Osceola and Renegade Display

Osceola and Renegade Display

The Story of Osceola & Renegade

The Story of Osceola & Renegade

As we were leaving the Hall, we were told that one of the campus buses (the Osceola bus) was free and would drive all around campus. We could get on or off at any stop and wander then jump back on. We thought that was a great idea and rode around for a while. It was so interesting to see how little the campus had changed in some ways and how beautifully it had been improved in others. I must add that every student we came upon was polite and friendly. I had to wonder if we had been that welcoming in our day. It was so nice to feel as though the students were pleased to see us “old timers” visiting. The buses stopped running in time for the Homecoming Parade to take over the streets.

Garnet & Gold Guys 2014 Version

Garnet & Gold Guys
2014 Version

While I was in school, I don’t remember attending a single Homecoming Parade. We made up for it this year. We were down by the Florida Capitol and saw that the parade was beginning on a nearby street. We walked over to that street and joined the group of local residents who were watching. What fun!
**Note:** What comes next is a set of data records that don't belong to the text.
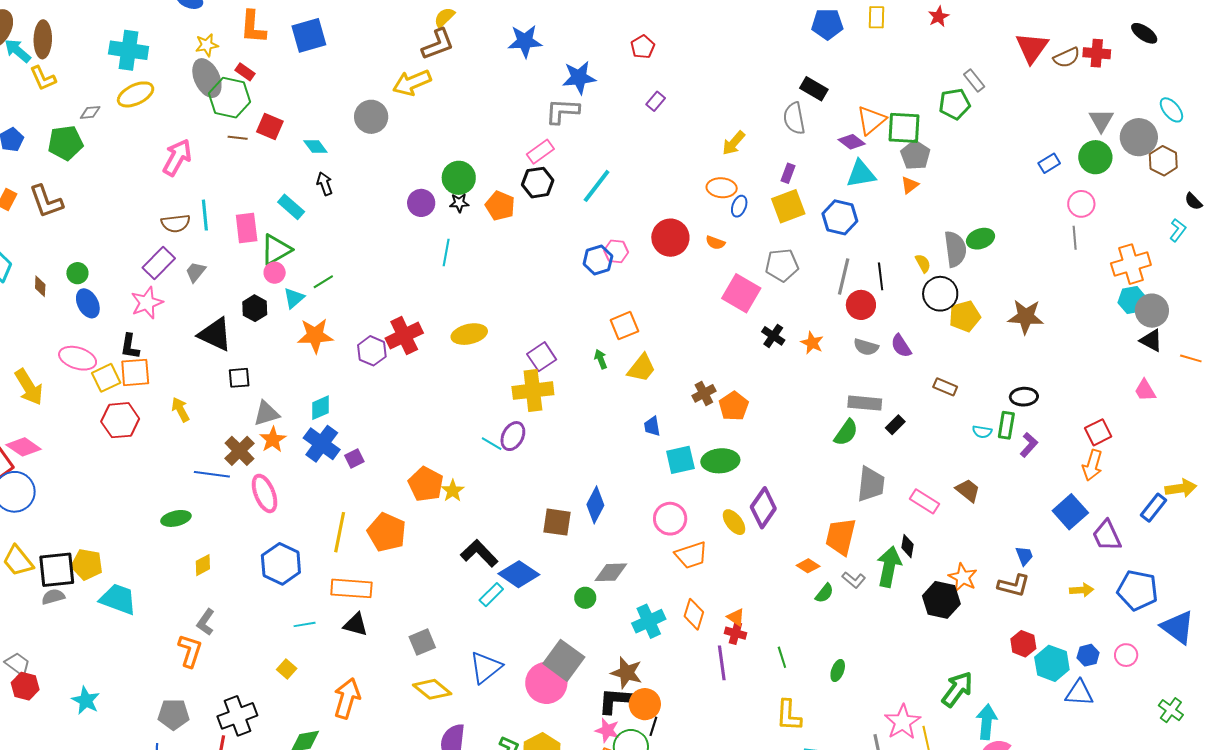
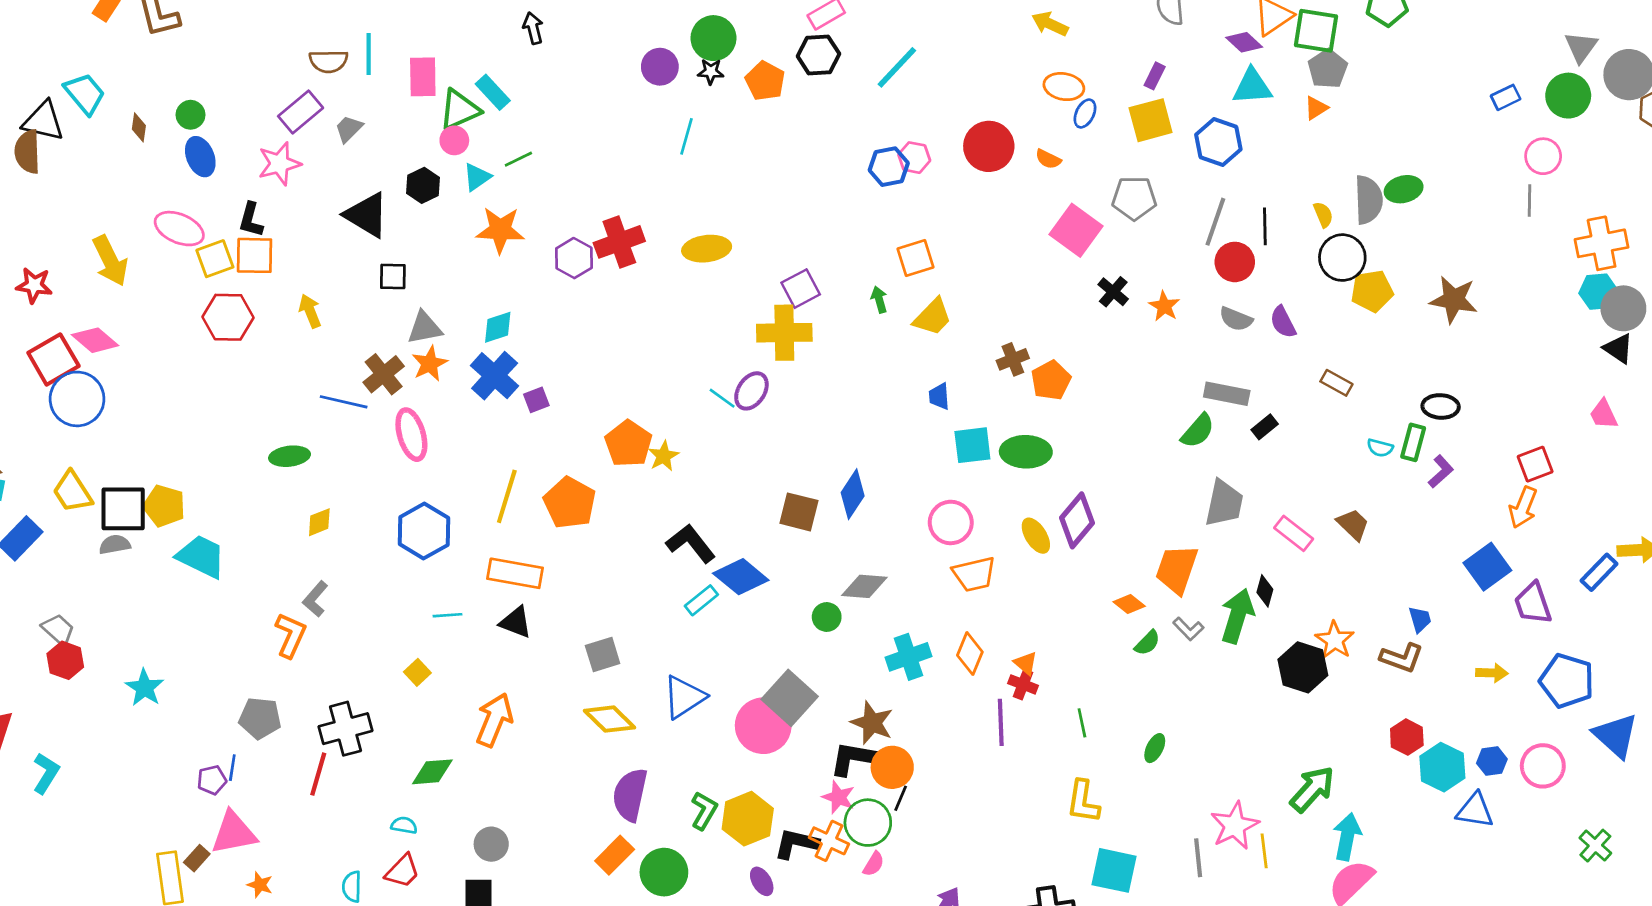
yellow arrow: (734, 143) -> (1050, 24), moved, turned 68
cyan rectangle: (291, 207) -> (493, 92), moved
pink circle: (1126, 655) -> (1543, 766), size x1.4

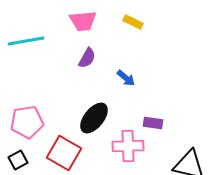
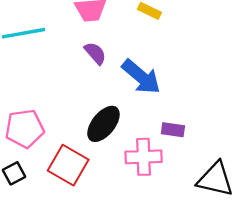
purple semicircle: (87, 58) -> (95, 53), turned -70
blue arrow: (126, 78) -> (141, 77), size x1.8

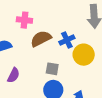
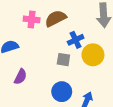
brown semicircle: (41, 39) -> (56, 18), moved
gray square: (52, 69) -> (63, 60), moved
We just missed Osceola and Renegade (our timing was just off and I was really disappointed), but we did get to enjoy the remainder of the parade and it was terrific being a part of the community for it. It was such fun seeing the “Garnet and Gold Guys” in person. Yes, they’re the latest iteration of the crazy guys that are always shown on television when an FSU game is broadcast.

Garnet & Gold Guys Homecoming Parade

Garnet & Gold Guys
Homecoming Parade

After an extremely full day, we headed off to dinner. I will be devoting a whole post to the restaurants and B&B at a later time.

Remember, I really love to hear your comments. Just click on the “Comments” link and let me know what you think. Also, let me know if there’s something you’d like to hear more about.

 

Looking Forward to “Seeing” You Here Next Time on Colmel’s Blog!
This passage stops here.